A publication of Vietnam Veterans of America, Inc. ®
An organization chartered by the U.S. Congress

April/May 2002


Simple Justice 


On March 20, I presented VVA=s annual testimony before the House and Senate Veterans= Affairs Committees. Seated at the table with me were Avery Taylor, chair of VVA=s Government Affairs Committee; Linda Schwartz, chair of the Veterans Healthcare Committee; Bob Maras, chair of the Veterans Affairs Committee, and Rick Weidman of our Government Relations staff.

The Government Affairs Committee and staff helped me prepare the remarks. It is very much a team effort and represents the best of our collective thinking and recommendations for policy and legislative changes to help veterans. Much of the presentation comes from the work of VVA committees, as refined and approved by the National Board of Directors. The State Council Presidents also offer advice.

I started our presentation with what has always been a primary VVA concern: our commitment to the POW/MIA issue. We have called for a full investigation of the status of Lt. Cmdr. Michael Speicher, the only MIA from the Gulf War.

I stated that VVA strongly recommended that in the VA budget Congress allocate not less than $1.7 billion above the level for FY 2001, just to keep pace with inflation at the Veterans Health Administration (VHA).

Every VA medical facility in the country has a hard freeze on hiring and replacements. The "management efficiencies" VA speaks of are nothing more than cutting staff and reducing services further.  VA needs a supplemental appropriation of $700 million for FY02 right now. Further increases for the FY 2003 budget for VHA operating funds of $25.5 billion are needed in real, appropriated dollars.

The VHA must evolve from a general healthcare system for veterans to a veterans healthcare system that concentrates on the wounds of war and of military service.  For this to happen, a complete military history needs to be taken of every veteran, and used to indicate follow-up tests that should be done based on when, where, and in what branch the veteran served.

VVA strongly supports hearings and prompt passage of H.R. 639, the Veterans Hepatitis C Comprehensive Health Care Act. We also favor action to confirm hepatitis C as a presumptively service-connected condition. 

While VVA applauds the efforts of Secretary Principi to develop better financial tracking and management-information tools, we must move quickly to implement VA accountability mechanisms. The Secretary may need additional statutory authority to insure that VISN Directors, VAMC Directors, managers, supervisors, and others not doing their jobs are held more accountable for performance.

We asked that the Vet Centers have at least 250 more staff and at least an additional $17 million for FY 2002. I pushed hard for establishing a new National Institute for Military and Veterans Health (NIVH) in the National Institutes of Health. This institute would assume the lead role in investigating medical conditions affecting veterans. It also should have the authority and responsibility to insure that veteran-specific topics are adequately explored by the National Institutes of Health.

We also called for a large-scale epidemiological study of Vietnam veterans and their families to be started now. This study must be government funded, but it also must be privately conducted and peer reviewed to have credibility. VVA urges full funding and full implementation of all provisions of P.L. 107-95, the Homeless Veterans Comprehensive Assistance Act.

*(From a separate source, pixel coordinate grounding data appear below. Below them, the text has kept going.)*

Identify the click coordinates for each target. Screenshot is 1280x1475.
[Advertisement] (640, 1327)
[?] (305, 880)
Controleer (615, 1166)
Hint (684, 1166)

Veterans need Congress to pass legislation this year that makes meaningful reform in employment assistance programs for veterans. Veterans must be given help to obtain and sustain meaningful employment at the highest level of the their potential. Further, more accountability from federal managers is needed in enforcing the Veterans Employment Opportunities Act of 1998 and according veterans and disabled veterans their full rights under the law.

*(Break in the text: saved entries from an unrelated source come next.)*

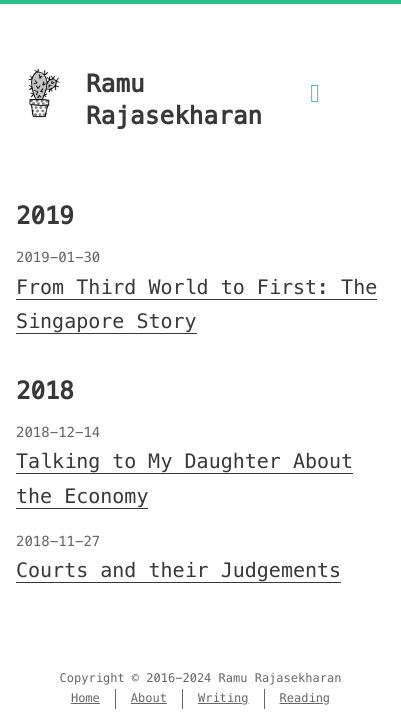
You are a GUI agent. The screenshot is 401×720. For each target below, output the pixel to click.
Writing (223, 698)
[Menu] (315, 105)
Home (85, 698)
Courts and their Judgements (178, 570)
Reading (305, 698)
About (149, 698)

We asked the committees to make permanent the authority for care for sexual trauma and requested that Public Law 106-419, which provides for treatment services and certain benefits to children born to women who served in Vietnam, be extended to men and be implemented at an early date.

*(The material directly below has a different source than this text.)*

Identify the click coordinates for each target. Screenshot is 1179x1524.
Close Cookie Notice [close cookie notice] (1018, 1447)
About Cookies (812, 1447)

There was much more of importance to all veterans. VVA tries to stay focused on the issues important  to our membership. As an organization, we will follow through with our priorities and hope others will listen and join with us. We will persist until justice is accorded to Vietnam veterans and our families.

We have a lot of work ahead of us to be sure that veterns recieve adequate dollars to provide quality, timely health care and other services. We are asking you to prepare now to remind those campaigning and others that Veterans Vote. We must be prepared to take action for those who use the VA for their health care.

The key to our success will be what it has always been: that all VVA members and friends care enough about Vietnam veterans and their families to get informed on the issues and to be active as informed veterans advocates. Together we can make great progress toward our common goal of simple justice for veterans.